> TASK TO CARRY OUT
Among the entries below, find every line that has "deudas" and pull it out.

> DATASET RECORDS

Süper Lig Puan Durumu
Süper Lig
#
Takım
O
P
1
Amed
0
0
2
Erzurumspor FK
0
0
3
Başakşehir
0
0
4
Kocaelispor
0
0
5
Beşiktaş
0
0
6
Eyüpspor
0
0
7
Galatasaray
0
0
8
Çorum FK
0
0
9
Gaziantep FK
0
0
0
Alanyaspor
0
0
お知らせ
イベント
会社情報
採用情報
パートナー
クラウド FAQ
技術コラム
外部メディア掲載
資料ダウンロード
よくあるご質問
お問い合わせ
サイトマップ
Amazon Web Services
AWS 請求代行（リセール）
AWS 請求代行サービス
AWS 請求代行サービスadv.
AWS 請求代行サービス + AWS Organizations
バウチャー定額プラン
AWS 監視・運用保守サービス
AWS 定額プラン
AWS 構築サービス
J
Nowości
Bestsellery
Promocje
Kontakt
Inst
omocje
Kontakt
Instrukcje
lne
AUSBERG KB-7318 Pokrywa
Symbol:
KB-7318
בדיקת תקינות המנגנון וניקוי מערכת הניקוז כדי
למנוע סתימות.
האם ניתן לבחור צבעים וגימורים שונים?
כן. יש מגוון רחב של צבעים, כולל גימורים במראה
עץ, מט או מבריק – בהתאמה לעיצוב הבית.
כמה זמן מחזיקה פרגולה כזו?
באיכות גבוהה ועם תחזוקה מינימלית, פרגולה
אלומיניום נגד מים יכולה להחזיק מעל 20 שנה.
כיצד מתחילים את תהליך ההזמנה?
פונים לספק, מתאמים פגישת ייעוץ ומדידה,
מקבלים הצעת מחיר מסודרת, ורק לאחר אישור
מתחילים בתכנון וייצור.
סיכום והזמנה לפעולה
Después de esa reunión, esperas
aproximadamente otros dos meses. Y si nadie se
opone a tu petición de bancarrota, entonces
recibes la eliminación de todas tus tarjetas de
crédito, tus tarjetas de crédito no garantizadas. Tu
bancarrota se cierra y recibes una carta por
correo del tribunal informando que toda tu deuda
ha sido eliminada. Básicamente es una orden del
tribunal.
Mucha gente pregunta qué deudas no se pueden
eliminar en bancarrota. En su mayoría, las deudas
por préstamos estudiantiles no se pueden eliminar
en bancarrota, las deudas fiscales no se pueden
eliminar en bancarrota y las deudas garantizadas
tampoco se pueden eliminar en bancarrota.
...
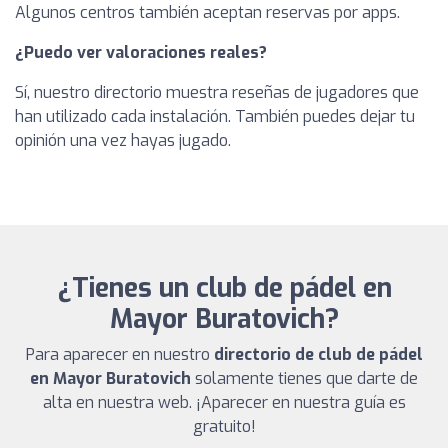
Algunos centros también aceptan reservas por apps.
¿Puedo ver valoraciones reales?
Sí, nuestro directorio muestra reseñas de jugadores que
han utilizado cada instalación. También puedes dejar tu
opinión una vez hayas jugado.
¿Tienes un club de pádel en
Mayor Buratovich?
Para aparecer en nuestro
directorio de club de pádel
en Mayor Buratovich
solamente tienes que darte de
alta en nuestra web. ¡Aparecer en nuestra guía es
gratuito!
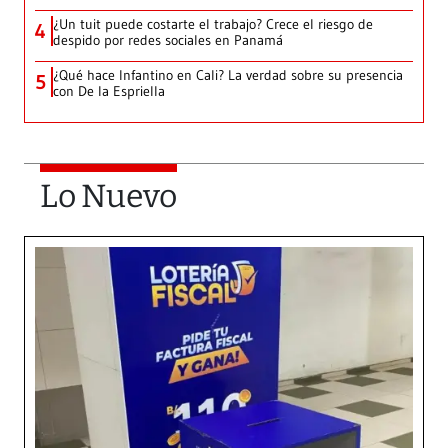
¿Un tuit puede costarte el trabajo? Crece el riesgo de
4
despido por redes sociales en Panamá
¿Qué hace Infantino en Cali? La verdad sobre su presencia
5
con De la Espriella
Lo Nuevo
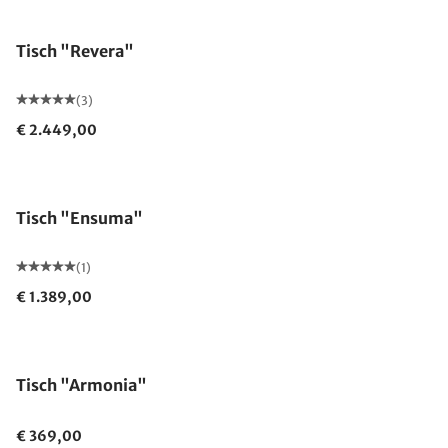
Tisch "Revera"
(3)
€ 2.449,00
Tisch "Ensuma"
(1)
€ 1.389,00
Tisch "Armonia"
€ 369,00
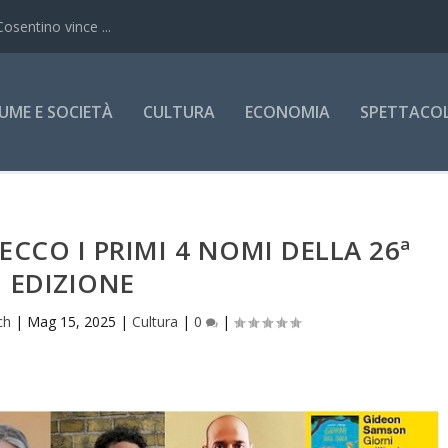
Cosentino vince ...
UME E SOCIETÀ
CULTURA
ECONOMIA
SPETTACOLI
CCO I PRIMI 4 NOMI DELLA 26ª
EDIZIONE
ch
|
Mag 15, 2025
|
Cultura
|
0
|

> ANSWER SECTION
Mucha gente pregunta qué deudas no se pueden
eliminar en bancarrota. En su mayoría, las deudas
en bancarrota, las deudas fiscales no se pueden
eliminar en bancarrota y las deudas garantizadas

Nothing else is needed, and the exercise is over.